The gut microbiota: a new potent tool against colorectal cancer.

The gut microbiota is composed of 30 trillion (30.000.000.000.000) living bacteria and other microorganisms in the intestine. The gut microorganisms actively interact with the host. On one side, some bacteria of the gut microbiota have shown anti-cancer activity. On the other side, alteration of the equilibrium between gut microbiota and the host (a condition called “dysbiosis”) contributes to cancer initiation. An imbalanced gut microbial composition has been found in colorectal cancer patients. Indeed, fecal samples from colorectal cancer patients show low bacterial diversity compared to healthy individuals, in particular with specific types of bacteria being more or less present; this may affect the immune system response, impairing immune surveillance and thus promoting tumor development. Interestingly, transplant of gut microbiota from colorectal cancer patients into mice is sufficient to cause inflammation and dysbiosis.

Several factors are known to be involved in the onset of colorectal cancer –among these, diet, sedentary lifestyle, smoking and alcohol intake– and gut microbiota might likely be the connecting link between such risk factors and colorectal cancer development. In particular, the World Cancer Research Foundation considers diet one of the most important exogenous factors in colorectal cancer development; hence, dietary modifications are being increasingly used to flank conventional cancer therapy as, on one side, altering nutrient availability, they change the metabolic activity of cancer cells, ultimately affecting drug sensitivity and cell proliferation; on the other side, they affect the composition of the gut microbiota, which in turn has an impact on cancer metabolism, drug sensitivity and cell proliferation.

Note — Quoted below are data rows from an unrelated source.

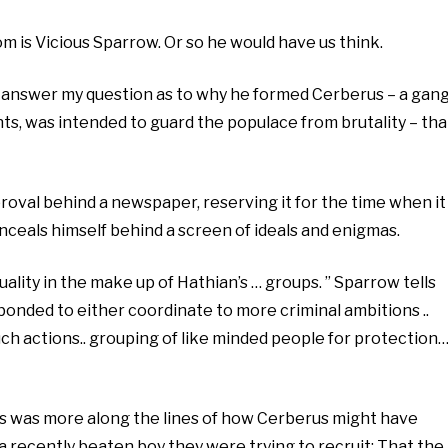
om is Vicious Sparrow. Or so he would have us think.
 answer my question as to why he formed Cerberus – a gan
ints, was intended to guard the populace from brutality – tha
proval behind a newspaper, reserving it for the time when it
nceals himself behind a screen of ideals and enigmas.
ality in the make up of Hathian’s … groups. ” Sparrow tells
bonded to either coordinate to more criminal ambitions ..
uch actions.. grouping of like minded people for protection
Hers was more along the lines of how Cerberus might have
 a recently beaten boy they were trying to recruit: That the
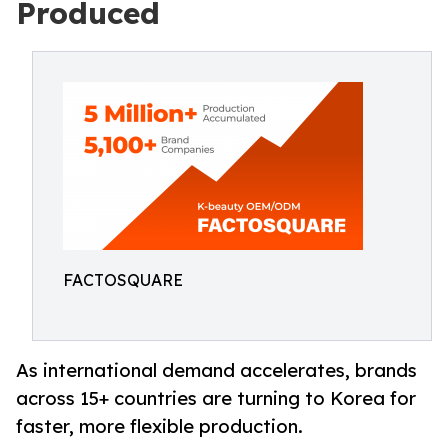
Produced
FACTOSQUARE
As international demand accelerates, brands
across 15+ countries are turning to Korea for
faster, more flexible production.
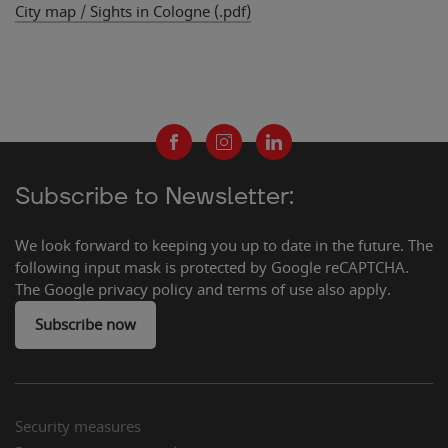
City map / Sights in Cologne (.pdf)
ng Süd
nce South
Subscribe to Newsletter:
We look forward to keeping you up to date in the future. The
following input mask is protected by Google reCAPTCHA.
The Google privacy policy and terms of use also apply.
Subscribe now
Security measures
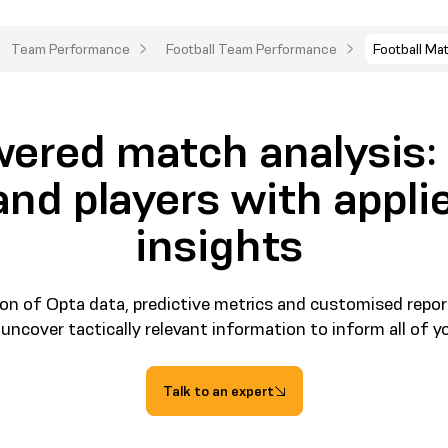
Team Performance
Football Team Performance
Football Ma
ered match analysis
nd players with applie
insights
on of Opta data, predictive metrics and customised repor
 uncover tactically relevant information to inform all of y
Talk to an expert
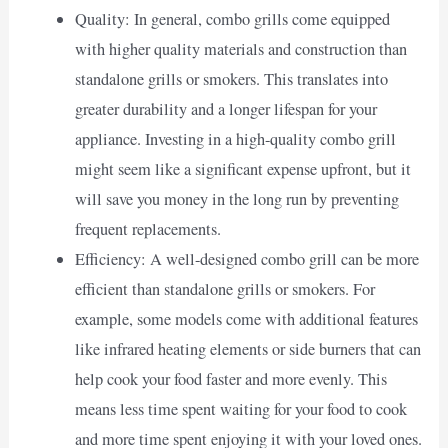
Quality: In general, combo grills come equipped
with higher quality materials and construction than
standalone grills or smokers. This translates into
greater durability and a longer lifespan for your
appliance. Investing in a high-quality combo grill
might seem like a significant expense upfront, but it
will save you money in the long run by preventing
frequent replacements.
Efficiency: A well-designed combo grill can be more
efficient than standalone grills or smokers. For
example, some models come with additional features
like infrared heating elements or side burners that can
help cook your food faster and more evenly. This
means less time spent waiting for your food to cook
and more time spent enjoying it with your loved ones.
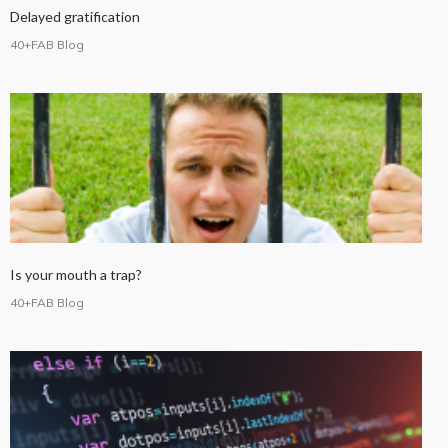
Delayed gratification
40+FAB Blog
Is your mouth a trap?
40+FAB Blog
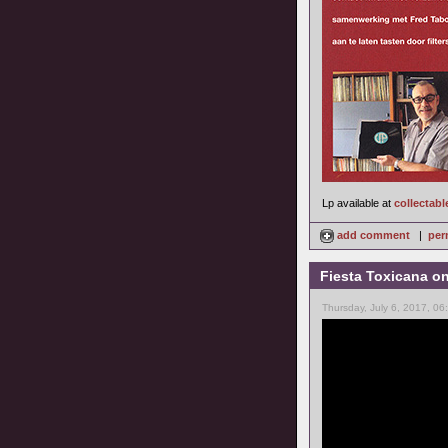
Lp available at
collectabl
add comment
|
per
Fiesta Toxicana o
Thursday, July 6, 2017, 0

The composition of the gut microbiota is also affected by other factors. For instance, gut microbiota is influenced by anti-cancer therapy and in turn affects therapy outcome. Indeed, on one hand, chemotherapy creates dysbiosis, enhancing the effect of deleterious bacteria and thus resulting into reduced efficacy and increased toxicity of cancer therapy; on the other hand, specific bacteria of the gut microbiota play a role in chemoresistance.

Furthermore, the gut microbiota affects the immune system, promoting a stronger immune surveillance against tumor cell growth, thus affecting efficacy of immunotherapy. For instance, distinct types of bacteria were enriched in patients who responded to immunotherapy treatment, while other bacteria types were enriched in patients who did not respond to treatment.

That said, is it possible, in a clinical setting, to modulate gut microbiota in order to manage or even prevent colorectal cancer development? In his regard, several approaches have been tested, including dietary interventions, which show an increased risk of colorectal cancer under the so-called western diet (high fat) and a reduced risk under a grain-based diet or upon vitamin D supplementation. Similarly, altering gut microbiota by reduced calorie intake showed to be beneficial in preventing cancer and increasing therapy effect. Antibiotic treatment, selectively reducing specific damaging bacteria, has been shown to ultimately reduce cancer progression, even though being an aggressive means of gut microbiota manipulation may create further dysbiosis and somehow reduce immunotherapy efficacy. The use of probiotics (living microorganisms positively affecting the microbiota and in general the immune system), prebiotics (compounds that stimulate growth and activity of probiotics) and postbiotics (chemical compounds of microbial origin, including short chain fatty acids –shown to suppress inflammation–, enzymes, peptides, cell surface proteins, vitamins) have also been considered as potential strategy in cancer prevention and management.

Finally, fecal microbiota transplantation (namely the transfer of fecal bacteria and other microbes) from a healthy donor into a patient –explored as a therapeutic strategy in different pathological contexts– has shown promising results in animal models, restoring the normal gut microbiota, reducing tumor growth and inflammation, and is being considered also as a possible approach for the treatment of dysbiosis in colorectal cancer patients. However, as the impact of the fecal microbiota transplantation on the recipient immune system is unpredictable, the risk of infection due to dissemination in the body of unknown pathogens should be carefully considered.

Although the effects of gut microbiota modulation have been largely described, the underlying mechanisms are still being explored and a more complete understanding may be of great help in potentiating the effect of cancer therapies.

Reference: Gut Microbiota Manipulation as a Tool for Colorectal Cancer Management: Recent Advances in Its Use for Therapeutic Purposes. Perillo, Amoroso, Strati , Giuffrè, Díaz-Basabe, Lattanzi, Facciotti. Int J Mol Sci 2020.